It’sssss allergy season!
Pets can suffer from several types of allergies. Food allergies are perhaps the most talked about, but the most common type of pet allergy is actually environmental. Turns out our pets dread pollen, too! (And ragweed, and dust, and…)
What to Know About Seasonal Allergies
“Seasonal” allergies are just another way of describing environmental allergies, which are essentially a reaction to something in the immediate environment. Some of the most common environmental allergies include pollen and ragweed, mold, and dust. Many environmental allergens are seasonal in nature which is why some pets (and people) tend to suffer worst during certain times of the year.
Seasonal allergies are most likely to rear their ugly heads in fall and spring when particularly strong allergenic plants are in bloom, but they can happen anytime. This is especially true when you travel with your dog to a new environment, or if you live in a temperate climate (like ours here in California) where things are always blooming.
How to Tell if Your Pet Has Seasonal Allergies
Allergy symptoms in pets can actually be pretty hard to discern. In dogs, they tend to affect the areas of the body that are also most prone to other health issues such as the skin, eyes, paws, and nose. In cats, it’s the paws and nasal passages that tend to be the most tell-tale areas of irritation. If you suspect your pet is allergic to something, it’s always best to work with a professional vet to confirm.
Signs of Seasonal Allergies in Pets:
- Incessant Scratching: Seasonal allergies are most likely to affect pets’ skin, particularly around “creased” areas such as in between toes, behind ears, and under the tail.
- Red, Irritated Skin: If your pet has “patches” of irritated skin, especially on the parts of his body that frequently come into contact with allergens (like grass or plants), he may have allergies.

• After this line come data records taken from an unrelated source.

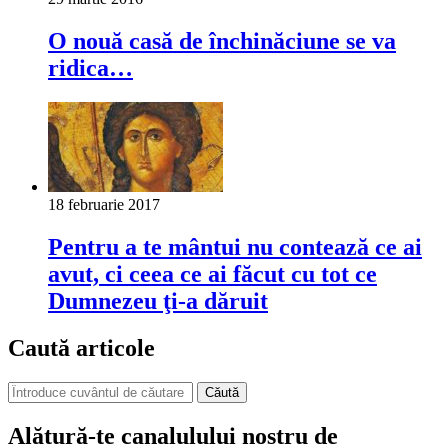
O nouă casă de închinăciune se va
ridica…
18 februarie 2017
Pentru a te mântui nu contează ce ai
avut, ci ceea ce ai făcut cu tot ce
Dumnezeu ţi-a dăruit
Caută articole
Căută
Alătură-te canalulului nostru de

If untreated, these areas can turn into “hot spots” which are essentially just raw, infection-prone sores, and more common on dogs than cats.

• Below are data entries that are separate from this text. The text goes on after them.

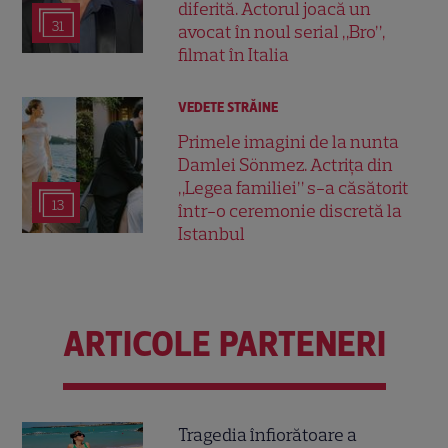
diferită. Actorul joacă un
31
avocat în noul serial „Bro”,
filmat în Italia
VEDETE STRĂINE
Primele imagini de la nunta
Damlei Sönmez. Actrița din
„Legea familiei” s-a căsătorit
13
într-o ceremonie discretă la
Istanbul
ARTICOLE PARTENERI
Tragedia înfiorătoare a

- Licking/Face Rubbing: Pets with itchy skin will try anything to soothe the sensation including licking, chewing, rubbing, or even shaking their head violently from side-to-side.

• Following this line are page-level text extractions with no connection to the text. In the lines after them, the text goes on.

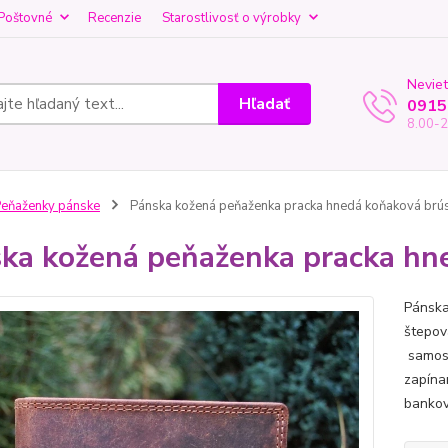
Poštovné
Recenzie
Starostlivosť o výrobky
Neviet
Hľadať
0915
8.00-2
eňaženky pánske
Pánska kožená peňaženka pracka hnedá koňaková br
ka kožená peňaženka pracka h
Pánska
štepov
samost
zapínan
bankov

- Inflamed Ears: Sometimes seasonal allergies present like an ear infection; red, funky-smelling, discharging ears are a tell-tale sign.
- Puffy Eyes: Just like in humans, pets’ eyes can swell and become red if they are affected by allergens. Cats’ eyes are especially vulnerable to the effects of allergens.
- Sneezes/Sniffles: Also like humans, allergic pets may sneeze or sniffle more than usual, particularly after coming into direct contact with allergens outdoors or in a dusty space.
What Can You Do If Your Pet Has Allergies?
First, be sure you talk to your vet about an official diagnosis. Sometimes symptoms that seem like allergies can actually be the result of a fungus or other treatable disease. In some cases, pets need to be tested intradermally (under the skin) to prove whether or not they’re allergy sufferers.
Your vet will make recommendations to you that might include more frequent bathing, less time outside, or even the use of an over-the-counter antihistamine. In more severe cases, your vet may recommend steroids and/or antibiotics to resolve some of the more serious effects of allergies.